Interview mit Franz Josef Wetz

"Ein vitales Selbst wird sich schwer mit dem Tod abfinden"

Der Wunsch, dem Tod ein Schnippchen zu schlagen, findet sich zu allen Zeiten und in allen Kulturen. Die meisten Religionen reagieren auf die menschliche Furcht vor dem Ende mit dem Angebot eines ewigen Lebens. Doch wie geht der moderne Mensch, für den Gott längst tot ist, mit der Unausweichlichkeit des eigenen Todes und dem Ableben seiner Nächsten um? Der Philosoph Franz Josef Wetz geht in seinem neuen Buch "Tot ohne Gott" diesen Fragen nach. Der hpd sprach mit ihm über Selbsterhaltung, Tod und Trost.

hpd: Sie beschreiben den Tod als das "Gegenteil einer Chance". Was macht Sie eigentlich so sicher, dass nach dem Tod nichts kommt?

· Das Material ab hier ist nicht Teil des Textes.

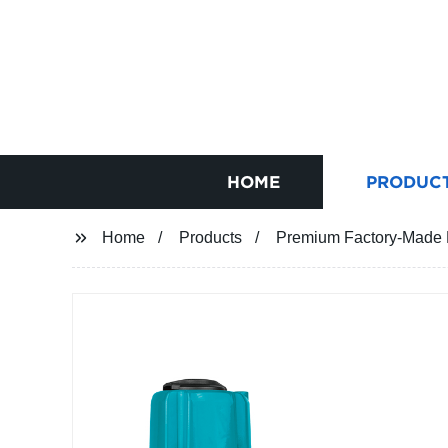
HOME
PRODUC
Home
Products
Premium Factory-Made MA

Franz Josef Wetz: Die jahrelange Auseinandersetzung mit Philosophie, Religion, Wissenschaft – und ein reflektiert kritischer gesunder Menschenverstand. Im Buch stehen Nahtoderfahrungen, die verschiedenen Vorstellungen von Unsterblichkeit, Wiedergeburt, Auferstehung sowie die diffuse Seelenesoterik kirchenferner Kreise auf dem Prüfstand. Alle Argumente werden einer fairen, verständigen und zeitgemäßen Untersuchung unterzogen. Dennoch bleiben nichts als verstörende Wahrheiten von trostloser Banalität übrig. Nach dem Endspiel gibt es kein Nachspiel mehr. Milliarden Menschen irren.

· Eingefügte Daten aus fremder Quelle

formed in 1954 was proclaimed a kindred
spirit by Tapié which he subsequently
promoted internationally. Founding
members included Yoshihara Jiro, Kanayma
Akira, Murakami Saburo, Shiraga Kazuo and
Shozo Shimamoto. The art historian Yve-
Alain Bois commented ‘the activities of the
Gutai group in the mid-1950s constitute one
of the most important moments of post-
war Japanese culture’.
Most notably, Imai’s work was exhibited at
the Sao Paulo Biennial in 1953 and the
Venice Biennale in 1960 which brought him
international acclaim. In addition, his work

Zweifellos klingt eine solche Aussage extrem überheblich. Doch welche Anmaßung ist unbescheidener, schamloser, eitler: der fromme Glaube ans persönliche ewige Leben oder die scheinbar freche Behauptung, dass nicht unseretwegen die Naturgesetze unterbrochen werden. Zudem haben die moderne Kosmologie, Evolutionsbiologie und Neurophysiologie die Plausibilitätsbedingungen der großen Sinn- und Glaubenserzählungen über den Tod längst zerbrochen. "Es ist nicht so viel mit uns, wie wir glauben", heißt es in Theodor Fontanes Effi Briest. Die Aussicht auf Unsterblichkeit oder Auferstehung ist so gering wie die Wahrscheinlichkeit, dass Blitz und Donner, elektromagnetische Entladungen, in letzter Beziehung auf das Grollen von Zeus zurückgehen.

Dann stimmt aber doch die Sentenz von Epikur, dass uns der Tod nicht kümmern sollte, denn solange wir da sind, ist der Tod nicht da, und wenn er sich einstellt, sind wir nicht mehr da. Gibt es aus einer Perspektive, die auf eine religiöse Einordnung des Lebens verzichtet, wirklich mehr zum Thema Tod zu sagen?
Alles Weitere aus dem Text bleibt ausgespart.